Не время ли проходило около меня?..

Вдруг пахнуло ветерком. Привлеченная нашим огнем, мимо нас низко, легко и бесшумно пролетела какая-то большая серая птица. Я вздрогнул. Очарование исчезло, и мне стало немного скучно.

— Скажите, Емельян Иванович, — спросил я лениво, — почему эта река называется Булавин?

Старик пожевал губами.

— А бог ее знает. Назвали Булавином добрые люди, и называется она Булавином.

— И все?

— Конечно, все. Рассказывают хохлы, что здесь будто бы, в Галочьей Скелье, когда-то жил разбойник, по фамилии Булавин… Ну да мало ли чего эти глупые хохлы болтают. Всего не переслушаешь.

Я так и задрожал от нетерпения.

— Голубчик, Емельян Иванович, расскажите. Миленький, расскажите про Булавина…
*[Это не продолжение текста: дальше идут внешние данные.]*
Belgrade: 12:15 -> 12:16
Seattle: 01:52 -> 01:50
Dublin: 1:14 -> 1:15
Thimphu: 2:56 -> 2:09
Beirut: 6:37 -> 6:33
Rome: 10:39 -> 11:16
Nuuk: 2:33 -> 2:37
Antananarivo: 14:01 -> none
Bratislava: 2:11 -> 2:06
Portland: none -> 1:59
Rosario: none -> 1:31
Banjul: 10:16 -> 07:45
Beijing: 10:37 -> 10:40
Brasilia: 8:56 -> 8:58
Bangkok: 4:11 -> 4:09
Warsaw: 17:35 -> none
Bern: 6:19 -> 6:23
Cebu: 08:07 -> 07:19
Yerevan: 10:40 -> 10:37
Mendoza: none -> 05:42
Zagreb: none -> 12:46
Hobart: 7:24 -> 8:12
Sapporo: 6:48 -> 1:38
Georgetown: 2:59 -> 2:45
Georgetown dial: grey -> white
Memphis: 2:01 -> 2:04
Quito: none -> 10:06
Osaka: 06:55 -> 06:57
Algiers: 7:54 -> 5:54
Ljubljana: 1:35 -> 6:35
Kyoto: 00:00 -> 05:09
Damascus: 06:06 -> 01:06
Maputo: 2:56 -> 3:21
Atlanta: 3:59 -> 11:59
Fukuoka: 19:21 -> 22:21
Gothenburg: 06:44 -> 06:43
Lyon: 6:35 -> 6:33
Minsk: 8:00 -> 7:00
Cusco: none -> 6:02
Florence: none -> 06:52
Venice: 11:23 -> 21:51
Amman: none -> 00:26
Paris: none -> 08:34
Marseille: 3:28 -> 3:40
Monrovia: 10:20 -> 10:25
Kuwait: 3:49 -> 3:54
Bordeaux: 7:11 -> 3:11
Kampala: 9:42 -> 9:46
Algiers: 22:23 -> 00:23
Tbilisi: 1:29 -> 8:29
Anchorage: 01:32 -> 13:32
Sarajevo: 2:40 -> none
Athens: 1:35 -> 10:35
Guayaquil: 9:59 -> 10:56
— Да что тут рассказывать? — проворчал старик и принялся насасывать свою короткую носогрейку. — Чего тут рассказывать-то? Ну, жил здесь будто бы этот самый Булавин и разбойничал. Был он раньше в пугачевской шайке, а как Пугачева изловили да увезли в Москву, Булавин сюда и перешел с Яика. Набрал он себе шайку таких же, как он, удалых добрых молодцев и давай крещеных людей разорять да насильничать. Был он, говорят, лютее всякого зверя и не то, чтобы резал и жег из нужды, а так себе… из удовольствия… кровь больно уж любил. Бедным людям Булавин сам своею рукою головы рубил, а над богатыми норовил так, чтобы раньше еще натешиться. Нападет он, например, на помещичий хутор, сожжет его дотла, разграбит, а потом мужа и жену, хозяев то есть, велит на цепь посадить, да еще рядышком, да еще друг к дружке лицом. «Любуйтесь, мол, милуйтесь, дорогие хозяева…» Такой зверь был страшный… А поймать его никак не удавалось, хотя за ним сколько раз в погоню царские войска ходили… Был вчера здесь, а ноньче нет, и поминай, как звали… Потому что мужики его боялись хуже смерти и доносить на него не смели.

— Так его и не поймали?

— Нет, потом поймали. Девка его выдала. Полюбил он девку, дочь здешнего мельника, и украл ее из родительского дома. Однако девка эта охотою не желала идти. «Ты, говорит, злодей, ты дьявол во плоти, на тебе по самую маковку христианская кровь засохла…» Ну, он ее, конечно, не послушал… взял силой. Тогда она ему и сказала: «Не хотел ты меня пожалеть, погубил ты мою девичью молодость и красоту, так смотри же, и я тебя не жалею за это». Так и сделала. Однажды, когда Булавин со своими молодцами бражничал у жида в корчме, пошла эта самая мельничиха к полковнику, который был в эту погоню назначен, и все выдала. «Вот, дескать, он там-то и там, сокол наш ясный, идите и возьмите его». Ну, солдаты, конечно, сейчас оцепили корчму и закрыли крышу, а как только Булавин из окна выпрыгнул, они на него невод набросили и связали. Потому что иначе никто к нему приступиться не решался. Да. Так и связали его, голубчика, и отправили связанного в Москву, а в Москве ему палач отрубил сначала руки, потом ноги, а потом уж голову. А остатки сожгли на костре и прах развеяли на все четыре стороны.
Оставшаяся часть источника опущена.